Oddly enough, it wasn’t until I turned 29 that I realized just how many songs feature lyrics about being 29 or are just devoted to that bizarre year of life. While I was in high school, I’d always looked to music for cathartic solace. Over a decade later, that hasn’t changed. In fact, I realize a lot of song writers find 29 as trying a time, if not moreso, than their high school years. Proof of this sentiment can be found in the Gin Blossoms’ “29″ and in The National’s “29 Years” and “Slow Show,” which features a line that sums up the 29 milestone perfectly: “I leaned on the wall / The wall leaned away.”
Is it any wonder that even Shakespeare may have been onto something when he created one of his most conflicted and soliloquy-spouting characters, Hamlet? Many scholars debate that Hamlet was 29 or 30 when the major events of the Bard’s tragedy occur. Coupled with the fact that he’s a university student, initially, it would seem that Hamlet’s mood swings are typical of an overly emotional teen or young adult. Taking a step back, it makes perfect sense that Hamlet is 29 or 30. He exhibits the sense of wherewithal to not display all his cards on the table, although he still carries with him lofty ideals as it pertains to moral realms concerning family and politics. On the flipside, in spite of his reflective nature, he reacts impulsively, often with destructive and self-destructive consequences.
In a nutshell, that describes being 29. Deep thoughts and world-weary observations meet up against the borders of doing completely stupid shit just for the sake of doing it. An impending sense of mortality creeps up, and essentially, it is the death of your 20s. You’re forced to call into question where you are and where you’re going. It’s a repeat of turning 18 and graduating high school all over again. This time, the stakes are higher and you’ve gotten more of a taste of the alternating fits of disappointment and hopefulness that life has to offer.
It’s a year full of highs and lows. Looking back, I remember that for one solid month during my tenure at 29, I felt really and truly happy – so happy, in fact, that when catching up with an old friend in a group setting, one friend remarked, “Yeah, you missed it. She was happy for a whole month.” The operative words in that sentence being “missed it”… As in, “blink and you.” Conversely, there was an entire month that I was pretty damn depressing to be around. It happens. It just so happens that 29 is the age that brings about a hyper-awareness of these things.

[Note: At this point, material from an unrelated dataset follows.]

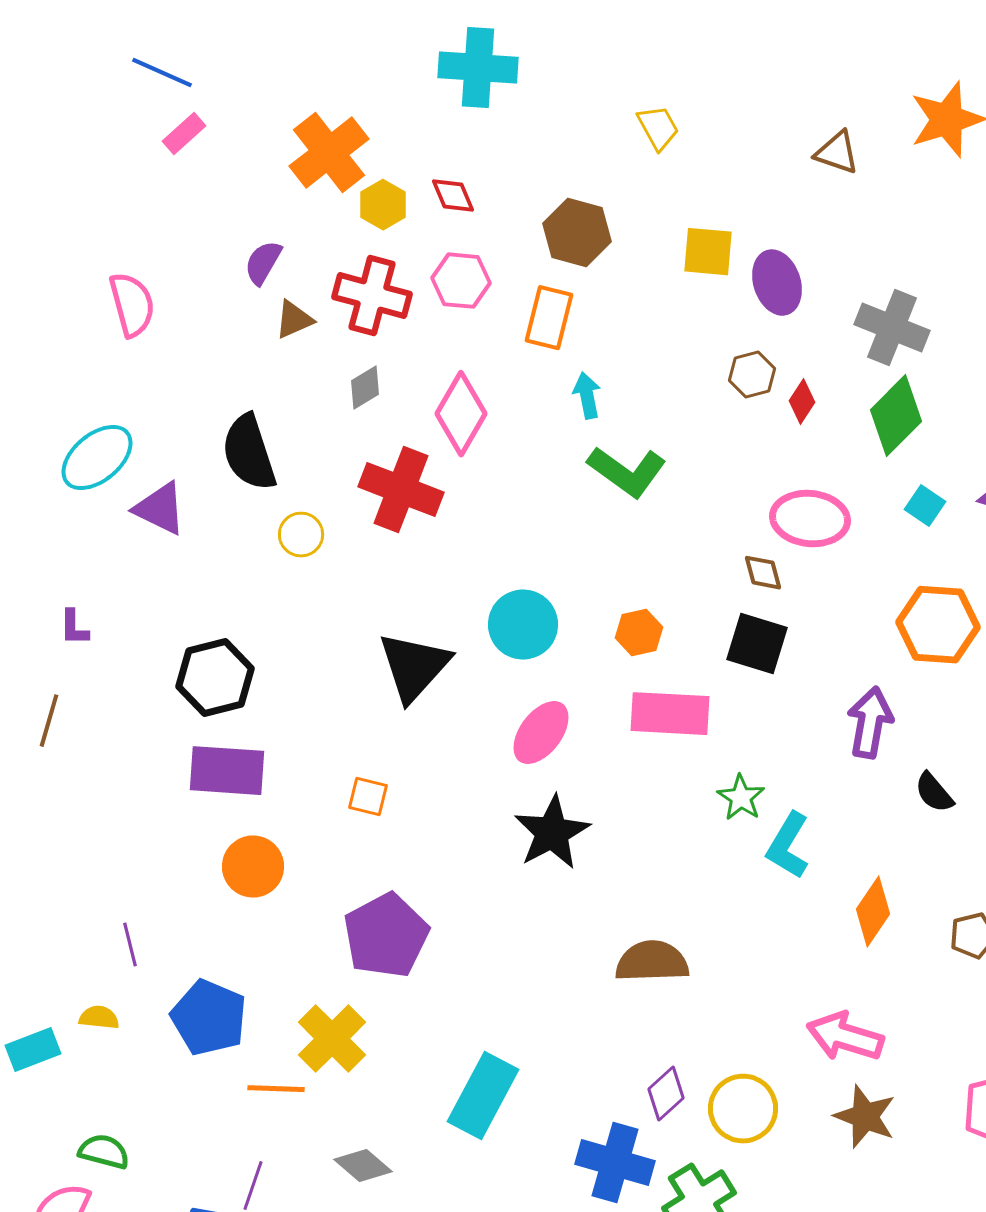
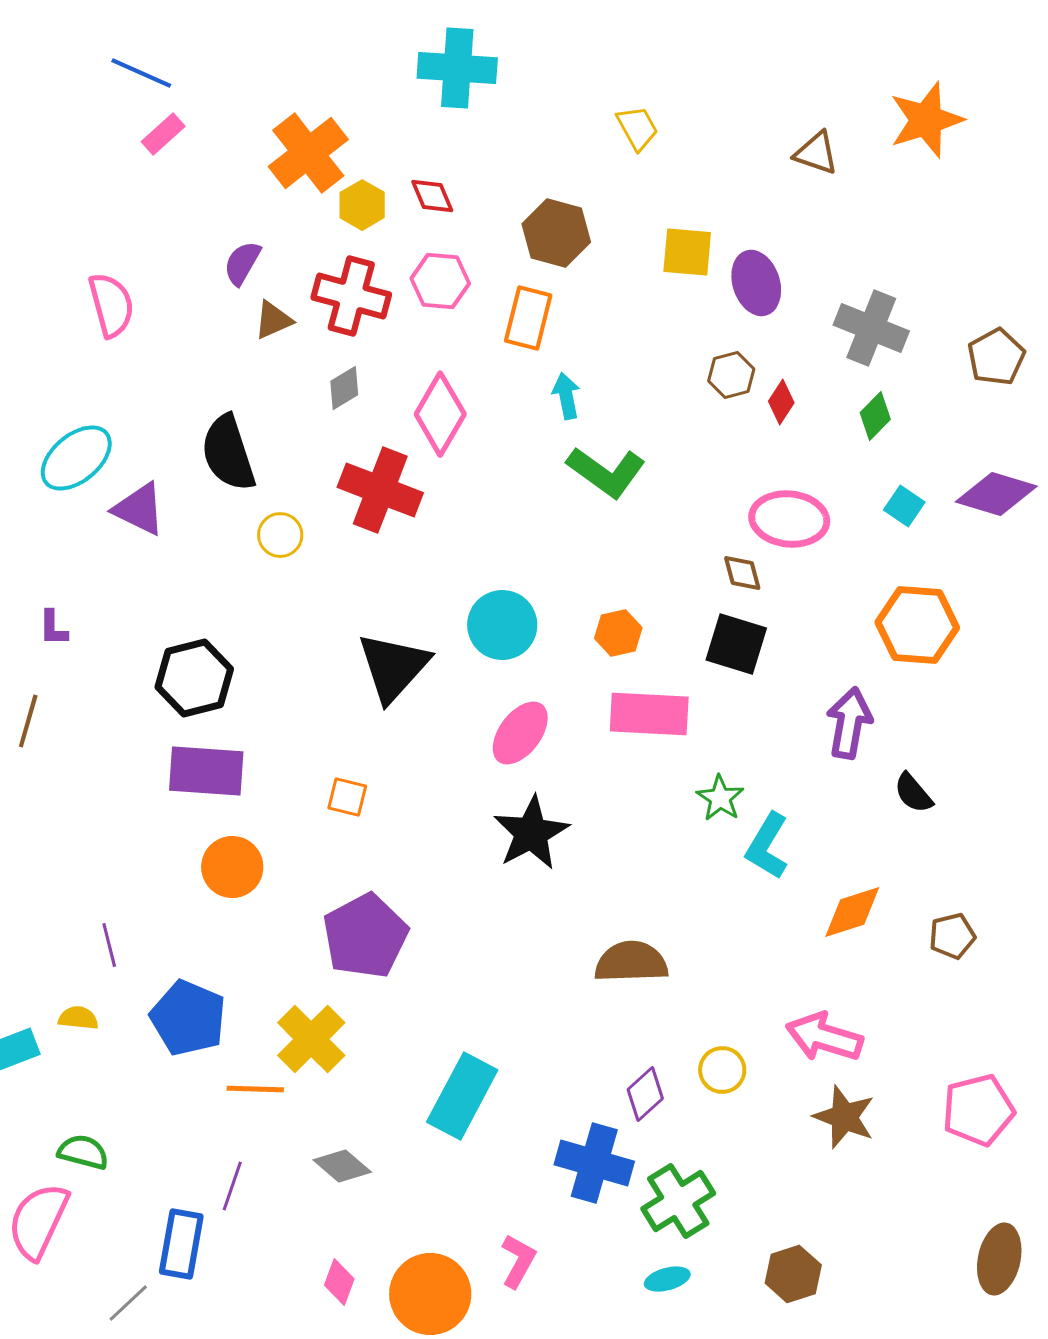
green diamond: (896, 416) -> (875, 416), size x0.6
orange diamond: (873, 912) -> (852, 912), turned 38
yellow circle: (743, 1109) -> (722, 1070), moved, size x0.7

While 30 hasn’t brought about an epiphany, to a degree, I’m glad to be out of that awkward year known as 29. I don’t feel any wiser and don’t feel any closer to unlocking deeper truths within myself and the universe. Unless you count the minor epiphany of realizing that, when you’re drunk, it’s much better to show your friends embarrassing pictures someone else sent to you instead of taking embarrassing pictures of yourself and sending them to someone else.
It’s not much, but at least it’s a small shred of wisdom to cling to and carry into the next decade and beyond.